**Aim of the exercise:**
When you return the material, keep every line exactly as it is and omit the pictures.
* * * *
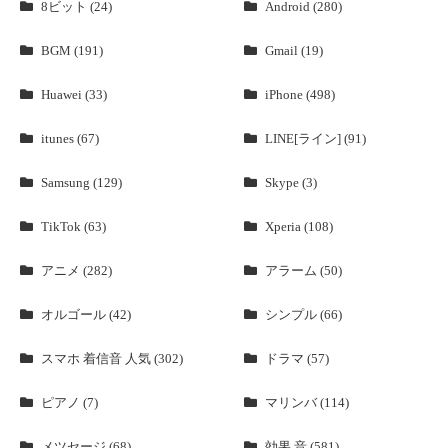
8ビット (24)
Android (280)
BGM (191)
Gmail (19)
Huawei (33)
iPhone (498)
itunes (67)
LINE[ライン] (91)
Samsung (129)
Skype (3)
TikTok (63)
Xperia (108)
アニメ (282)
アラーム (50)
オルゴール (42)
シンプル (66)
スマホ 着信音 人気 (302)
ドラマ (57)
ピアノ (7)
マリンバ (114)
メツセージ (68)
効果 音 (581)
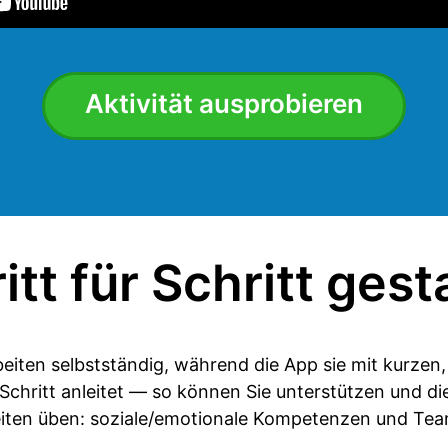
Aktivität ausprobieren
itt für Schritt gest
beiten selbstständig, während die App sie mit kurzen,
r Schritt anleitet — so können Sie unterstützen und di
iten üben: soziale/emotionale Kompetenzen und Tea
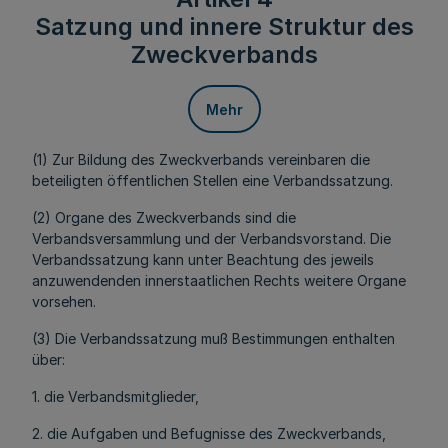
Satzung und innere Struktur des
Zweckverbands
Mehr
(1) Zur Bildung des Zweckverbands vereinbaren die
beteiligten öffentlichen Stellen eine Verbandssatzung.
(2) Organe des Zweckverbands sind die
Verbandsversammlung und der Verbandsvorstand. Die
Verbandssatzung kann unter Beachtung des jeweils
anzuwendenden innerstaatlichen Rechts weitere Organe
vorsehen.
(3) Die Verbandssatzung muß Bestimmungen enthalten
über:
1. die Verbandsmitglieder,
2. die Aufgaben und Befugnisse des Zweckverbands,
* * * *
**Written solution:**
8ビット (24)
Android (280)
BGM (191)
Gmail (19)
Huawei (33)
iPhone (498)
itunes (67)
LINE[ライン] (91)
Samsung (129)
Skype (3)
TikTok (63)
Xperia (108)
アニメ (282)
アラーム (50)
オルゴール (42)
シンプル (66)
スマホ 着信音 人気 (302)
ドラマ (57)
ピアノ (7)
マリンバ (114)
メツセージ (68)
効果 音 (581)
Aktivität ausprobieren
itt für Schritt gest
beiten selbstständig, während die App sie mit kurzen,
r Schritt anleitet — so können Sie unterstützen und di
iten üben: soziale/emotionale Kompetenzen und Tea
Satzung und innere Struktur des
Zweckverbands
Mehr
(1) Zur Bildung des Zweckverbands vereinbaren die
beteiligten öffentlichen Stellen eine Verbandssatzung.
(2) Organe des Zweckverbands sind die
Verbandsversammlung und der Verbandsvorstand. Die
Verbandssatzung kann unter Beachtung des jeweils
anzuwendenden innerstaatlichen Rechts weitere Organe
vorsehen.
(3) Die Verbandssatzung muß Bestimmungen enthalten
über:
1. die Verbandsmitglieder,
2. die Aufgaben und Befugnisse des Zweckverbands,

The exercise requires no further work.